In this section, we’ll demonstrate some common table creation examples. Most are similar to or exactly what you’ll find in other databases.

Example 6-1. Basic table creation

CREATE TABLE logs(
 log_id serial PRIMARY KEY 1, user_name varchar(50) 2
 , description text 3
 , log_ts timestamp with time zone NOT NULL DEFAULT current_timestamp); 4
CREATE INDEX idx_logs_log_ts ON logs USING btree(log_ts);
1

serial type is the data type you use when you want an incrementing auto number. It creates a companion sequence object and defines the new column as an integer with the default value set to the next value of the sequence object. It is often as a primary key.

2

varchar is a variable length string similar to what you will find used in other databases. It can also be written as character varying(50). If you don’t specify a size, the size is unconstrained.

3

text is an unconstrained string. It’s never followed with a size.

4

timestamp with time zone is a date and time data type always stored in UTC. It will, by default, always display date and time in the server’s own time zone unless you tell it to otherwise. It’s often written using the short-hand timestamptz. There is a companion data type called timestamp, which lacks the time zone. As a result, the value of timestamp will not change if your server’s time zone changes.

PostgreSQL is the only database that we know of that offers table inheritance. When you specify that a child table inherit from a parent, the child will be created with all the columns of the parent in addition to its own columns. All structural changes made to the parent will automatically propagate its child tables. To save you even more time, whenever you query the parent, all rows in the children are included as well. Not every trait of the parent passes down to the child, notably indexes and primary key constraints.

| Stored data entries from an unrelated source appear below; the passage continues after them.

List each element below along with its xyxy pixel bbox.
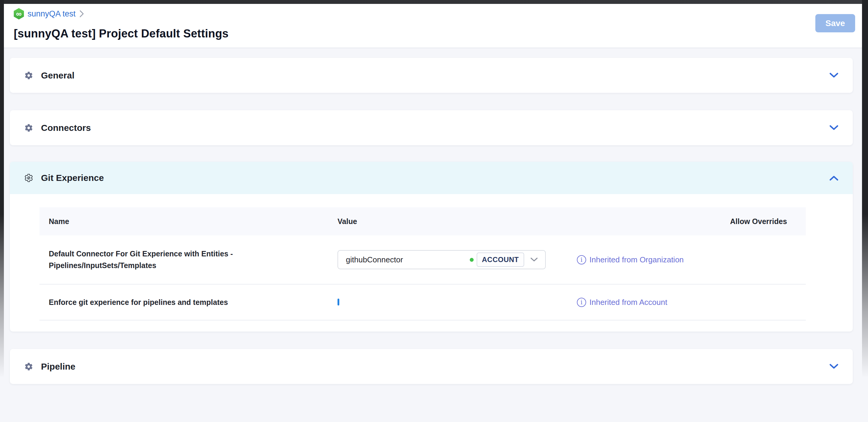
info-icon: i: [577, 255, 586, 264]
column-header-allow-overrides: Allow Overrides: [730, 217, 806, 226]
save-button[interactable]: Save: [815, 14, 855, 32]
chevron-down-icon[interactable]: [829, 364, 838, 369]
info-icon: i: [577, 298, 586, 307]
section-card-connectors: Connectors: [10, 110, 853, 145]
section-title-pipeline: Pipeline: [41, 362, 75, 372]
inherited-from-organization-link[interactable]: i Inherited from Organization: [577, 255, 730, 264]
breadcrumb-project-link[interactable]: sunnyQA test: [28, 9, 76, 19]
setting-name: Enforce git experience for pipelines and…: [49, 297, 258, 308]
accordion-header-pipeline[interactable]: Pipeline: [10, 349, 853, 384]
gear-icon: [24, 362, 33, 371]
setting-name: Default Connector For Git Experience wit…: [49, 248, 258, 271]
settings-content: General Connectors Git Experience: [4, 48, 862, 422]
table-row: Default Connector For Git Experience wit…: [39, 235, 806, 284]
page-title: [sunnyQA test] Project Default Settings: [14, 27, 228, 40]
screenshot-top-edge: [0, 0, 868, 4]
column-header-name: Name: [39, 217, 338, 226]
section-title-git-experience: Git Experience: [41, 173, 104, 183]
gear-icon: [24, 71, 33, 80]
section-card-pipeline: Pipeline: [10, 349, 853, 384]
page-header: ∞ sunnyQA test [sunnyQA test] Project De…: [4, 4, 862, 48]
section-title-connectors: Connectors: [41, 123, 91, 133]
table-header-row: Name Value Allow Overrides: [39, 207, 806, 235]
scope-badge: ACCOUNT: [477, 252, 525, 267]
enforce-git-experience-checkbox[interactable]: [338, 299, 339, 306]
chevron-up-icon[interactable]: [829, 175, 838, 181]
gear-icon: [24, 123, 33, 132]
inherited-cell: i Inherited from Organization: [577, 255, 730, 264]
setting-value-cell: githubConnector ACCOUNT: [338, 250, 577, 269]
accordion-header-general[interactable]: General: [10, 58, 853, 93]
inherited-label: Inherited from Organization: [589, 255, 684, 264]
inherited-cell: i Inherited from Account: [577, 298, 730, 307]
table-row: Enforce git experience for pipelines and…: [39, 284, 806, 320]
git-experience-gear-icon: [24, 173, 33, 182]
section-card-git-experience: Git Experience Name Value Allow Override…: [10, 162, 853, 332]
chevron-down-icon[interactable]: [829, 73, 838, 78]
setting-name-cell: Default Connector For Git Experience wit…: [39, 248, 338, 271]
screenshot-right-edge: [862, 0, 868, 389]
accordion-header-connectors[interactable]: Connectors: [10, 110, 853, 145]
breadcrumb: ∞ sunnyQA test: [14, 8, 84, 20]
select-chevron-down-icon[interactable]: [524, 257, 538, 262]
inherited-label: Inherited from Account: [589, 298, 667, 307]
selected-connector-name: githubConnector: [346, 255, 470, 264]
chevron-right-icon: [79, 10, 84, 18]
section-card-general: General: [10, 58, 853, 93]
connectivity-status-dot: [470, 258, 474, 262]
inherited-from-account-link[interactable]: i Inherited from Account: [577, 298, 730, 307]
setting-name-cell: Enforce git experience for pipelines and…: [39, 297, 338, 308]
chevron-down-icon[interactable]: [829, 125, 838, 131]
project-icon: ∞: [14, 8, 24, 20]
project-default-settings-page: ∞ sunnyQA test [sunnyQA test] Project De…: [0, 0, 868, 422]
column-header-value: Value: [338, 217, 577, 226]
section-title-general: General: [41, 71, 74, 81]
git-experience-settings-table: Name Value Allow Overrides Default Conne…: [39, 207, 806, 320]
screenshot-left-edge: [0, 0, 4, 389]
default-connector-select[interactable]: githubConnector ACCOUNT: [338, 250, 546, 269]
accordion-header-git-experience[interactable]: Git Experience: [10, 162, 853, 194]
setting-value-cell: [338, 300, 577, 305]
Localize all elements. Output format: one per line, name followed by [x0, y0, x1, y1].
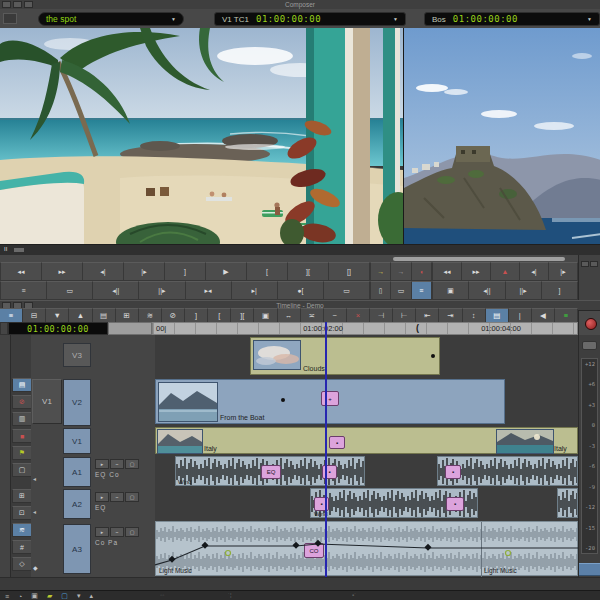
- transport-button[interactable]: ◂◂: [0, 262, 42, 281]
- timeline-tool-button[interactable]: ⊟: [23, 308, 46, 323]
- transport-button[interactable]: |▸: [549, 262, 578, 281]
- transport-button[interactable]: ◂◂: [432, 262, 462, 281]
- track-button-v3[interactable]: V3: [63, 343, 91, 367]
- timeline-tool-button[interactable]: ⊢: [393, 308, 416, 323]
- transport-button[interactable]: []: [329, 262, 370, 281]
- timeline-tool-button[interactable]: ≍: [301, 308, 324, 323]
- timeline-tool-button[interactable]: ↔: [278, 308, 301, 323]
- tool-button[interactable]: ≡: [0, 281, 47, 300]
- tool-button[interactable]: ||▸: [506, 281, 542, 300]
- track-button-a1[interactable]: A1: [63, 457, 91, 487]
- transport-button[interactable]: ▸▸: [42, 262, 83, 281]
- palette-button[interactable]: ≋: [12, 523, 32, 537]
- audio-header-button[interactable]: ▢: [125, 492, 139, 502]
- audio-header-button[interactable]: ▢: [125, 459, 139, 469]
- audio-header-button[interactable]: ▸: [95, 527, 109, 537]
- palette-button[interactable]: ⊞: [12, 489, 32, 503]
- tool-button[interactable]: ▸|: [232, 281, 278, 300]
- edit-tool-button[interactable]: ▭: [391, 281, 411, 300]
- palette-button[interactable]: ■: [12, 429, 32, 443]
- transport-button[interactable]: ◂|: [83, 262, 124, 281]
- audio-header-button[interactable]: ~: [110, 459, 124, 469]
- record-monitor-video[interactable]: [403, 28, 600, 244]
- tool-button[interactable]: ◂||: [469, 281, 505, 300]
- timeline-tool-button[interactable]: ×: [347, 308, 370, 323]
- scrollbar-thumb[interactable]: [579, 563, 600, 576]
- transport-button[interactable]: ▲: [491, 262, 520, 281]
- source-timecode-display[interactable]: V1 TC1 01:00:00:00 ▼: [214, 12, 406, 26]
- transport-button[interactable]: ▸▸: [462, 262, 491, 281]
- taskbar-icon[interactable]: ▴: [89, 592, 93, 600]
- track-button-v2[interactable]: V2: [63, 379, 91, 426]
- track-button-a3[interactable]: A3: [63, 524, 91, 574]
- record-light[interactable]: [585, 318, 597, 330]
- taskbar-icon[interactable]: ◔: [18, 593, 22, 600]
- taskbar-icon[interactable]: ▣: [31, 592, 38, 600]
- transport-button[interactable]: ][: [288, 262, 329, 281]
- tool-button[interactable]: ▸◂: [186, 281, 232, 300]
- effect-badge[interactable]: ▪: [445, 465, 461, 479]
- timeline-ruler[interactable]: 00| 01:00:02:00 ( 01:00:04:00: [152, 322, 578, 335]
- keyframe-diamond-icon[interactable]: ◆: [33, 564, 38, 571]
- edit-button[interactable]: →: [391, 262, 411, 281]
- edit-tool-button[interactable]: ≡: [412, 281, 432, 300]
- tool-button[interactable]: ||▸: [139, 281, 185, 300]
- timeline-tool-button[interactable]: |: [509, 308, 532, 323]
- audio-clip-light-music[interactable]: Light Music Light Music CO: [155, 521, 578, 576]
- clip-name-menu[interactable]: the spot ▼: [38, 12, 184, 26]
- taskbar-faint-icon[interactable]: ▪˙: [352, 592, 356, 598]
- track-button-v1[interactable]: V1: [63, 428, 91, 454]
- timeline-tool-button[interactable]: ⇥: [439, 308, 462, 323]
- transport-button[interactable]: [: [247, 262, 288, 281]
- timeline-tool-button[interactable]: ⊘: [162, 308, 185, 323]
- transport-button[interactable]: ]: [165, 262, 206, 281]
- palette-button[interactable]: ▢: [12, 463, 32, 477]
- tool-button[interactable]: ◂||: [93, 281, 139, 300]
- tool-button[interactable]: ▭: [47, 281, 93, 300]
- source-patch-v1[interactable]: V1: [32, 379, 62, 424]
- timeline-tool-button[interactable]: [: [208, 308, 231, 323]
- taskbar-icon[interactable]: ≡: [5, 593, 9, 600]
- edit-button[interactable]: ◖: [412, 262, 432, 281]
- timeline-tool-button[interactable]: ≡: [0, 308, 23, 323]
- audio-clip-fragment[interactable]: [557, 488, 578, 518]
- audio-header-button[interactable]: ▸: [95, 492, 109, 502]
- edit-button[interactable]: →: [370, 262, 391, 281]
- mute-arrow-icon[interactable]: ◂: [33, 508, 36, 515]
- source-monitor-video[interactable]: [0, 28, 403, 244]
- playhead[interactable]: [325, 322, 327, 577]
- taskbar-faint-icon[interactable]: ◦◦: [160, 592, 164, 598]
- transport-button[interactable]: |▸: [124, 262, 165, 281]
- minimize-icon[interactable]: [581, 261, 589, 267]
- audio-clip-wind-3[interactable]: Wind ▪ ▪: [310, 488, 478, 518]
- timeline-tool-button[interactable]: ]: [185, 308, 208, 323]
- timeline-tool-button[interactable]: ~: [324, 308, 347, 323]
- timeline-tool-button[interactable]: ▤: [93, 308, 116, 323]
- clip-italy[interactable]: Italy ▪ Italy: [155, 427, 578, 454]
- timeline-tool-button[interactable]: ⊞: [116, 308, 139, 323]
- track-height-slider[interactable]: [108, 322, 152, 335]
- effect-badge[interactable]: ▪: [446, 497, 464, 511]
- palette-button[interactable]: ⊡: [12, 506, 32, 520]
- taskbar-faint-icon[interactable]: ˙¦: [228, 592, 232, 598]
- effect-badge[interactable]: ▪: [329, 436, 345, 449]
- transport-button[interactable]: ◂|: [520, 262, 549, 281]
- tool-button[interactable]: ▣: [432, 281, 469, 300]
- timeline-tool-button[interactable]: ≋: [139, 308, 162, 323]
- taskbar-icon[interactable]: ▢: [61, 592, 68, 600]
- timeline-tool-button[interactable]: ◀: [532, 308, 555, 323]
- track-button-a2[interactable]: A2: [63, 489, 91, 519]
- mute-arrow-icon[interactable]: ◂: [33, 475, 36, 482]
- timeline-tool-button[interactable]: ⊣: [370, 308, 393, 323]
- audio-header-button[interactable]: ▸: [95, 459, 109, 469]
- timeline-tool-button[interactable]: ↕: [463, 308, 486, 323]
- audio-clip-wind-1[interactable]: Wind EQ ▪: [175, 456, 365, 486]
- timeline-tool-button[interactable]: ][: [231, 308, 254, 323]
- timeline-tool-button[interactable]: ▣: [254, 308, 277, 323]
- taskbar-icon[interactable]: ▰: [47, 592, 52, 600]
- timeline-tool-button[interactable]: ▲: [69, 308, 92, 323]
- palette-button[interactable]: ▥: [12, 412, 32, 426]
- timeline-tool-button[interactable]: ▼: [46, 308, 69, 323]
- taskbar-icon[interactable]: ▾: [77, 592, 81, 600]
- palette-button[interactable]: ⚑: [12, 446, 32, 460]
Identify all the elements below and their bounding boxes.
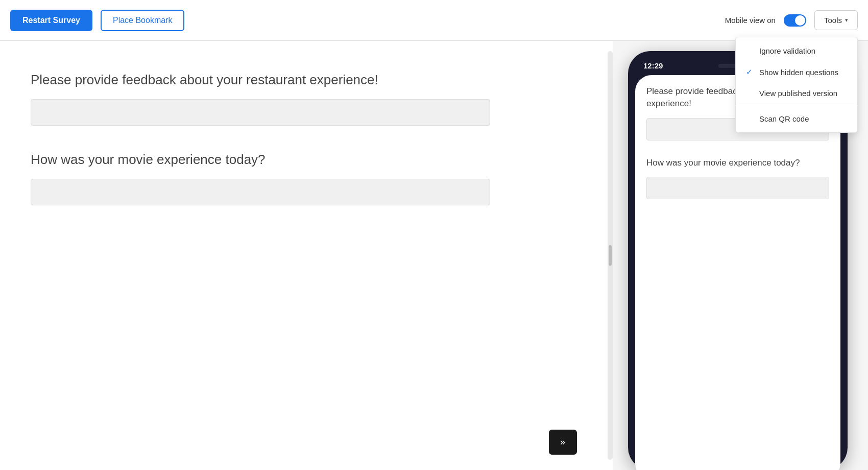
header-left: Restart Survey Place Bookmark bbox=[10, 10, 184, 31]
desktop-survey-panel: Please provide feedback about your resta… bbox=[0, 41, 608, 470]
mobile-question-2-input[interactable] bbox=[646, 177, 829, 199]
dropdown-item-view-published[interactable]: View published version bbox=[736, 83, 857, 104]
question-1-text: Please provide feedback about your resta… bbox=[31, 72, 577, 89]
phone-screen: Please provide feedback about your resta… bbox=[635, 75, 840, 470]
dropdown-divider bbox=[736, 106, 857, 106]
mobile-question-2-text: How was your movie experience today? bbox=[646, 157, 829, 169]
place-bookmark-button[interactable]: Place Bookmark bbox=[101, 10, 185, 31]
mobile-view-label: Mobile view on bbox=[725, 16, 776, 25]
dropdown-item-scan-qr[interactable]: Scan QR code bbox=[736, 108, 857, 129]
next-button[interactable]: » bbox=[549, 430, 577, 455]
scan-qr-label: Scan QR code bbox=[759, 114, 809, 123]
view-published-label: View published version bbox=[759, 89, 837, 98]
tools-label: Tools bbox=[824, 16, 842, 25]
question-1-input[interactable] bbox=[31, 99, 490, 126]
header-right: Mobile view on Tools ▾ bbox=[725, 10, 858, 30]
panel-divider bbox=[608, 51, 613, 460]
question-2-input[interactable] bbox=[31, 179, 490, 205]
toggle-thumb bbox=[795, 15, 805, 26]
question-2-text: How was your movie experience today? bbox=[31, 151, 577, 169]
chevron-down-icon: ▾ bbox=[845, 17, 848, 24]
dropdown-item-show-hidden[interactable]: ✓ Show hidden questions bbox=[736, 61, 857, 83]
check-icon-show-hidden: ✓ bbox=[746, 67, 754, 77]
tools-dropdown-menu: Ignore validation ✓ Show hidden question… bbox=[735, 37, 858, 133]
mobile-view-toggle[interactable] bbox=[784, 14, 806, 27]
restart-survey-button[interactable]: Restart Survey bbox=[10, 10, 92, 31]
dropdown-item-ignore-validation[interactable]: Ignore validation bbox=[736, 40, 857, 61]
show-hidden-label: Show hidden questions bbox=[759, 68, 838, 77]
question-1: Please provide feedback about your resta… bbox=[31, 72, 577, 126]
phone-time: 12:29 bbox=[643, 61, 663, 70]
ignore-validation-label: Ignore validation bbox=[759, 46, 815, 55]
header: Restart Survey Place Bookmark Mobile vie… bbox=[0, 0, 868, 41]
tools-button[interactable]: Tools ▾ bbox=[814, 10, 858, 30]
question-2: How was your movie experience today? bbox=[31, 151, 577, 205]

Example 6-2. Inherited table creation

CREATE TABLE logs_2011(PRIMARY KEY(log_id)) INHERITS (logs);
CREATE INDEX idx_logs_2011_log_ts ON logs USING btree(log_ts);
ALTER TABLE logs_2011 
  ADD CONSTRAINT chk_y2011 
   CHECK (log_ts BETWEEN '2011-01-01'::timestamptz AND '2012-1-1'::timestamptz);1
1

We defined a check constraint to limit data to just year 2011 for our time zone. Since we didn’t specify a time zone, our timestamp will default to the server’s time zone. Having the check constraint in place allows the query planner to completely skip over inherited tables that do not satisfy a query condition.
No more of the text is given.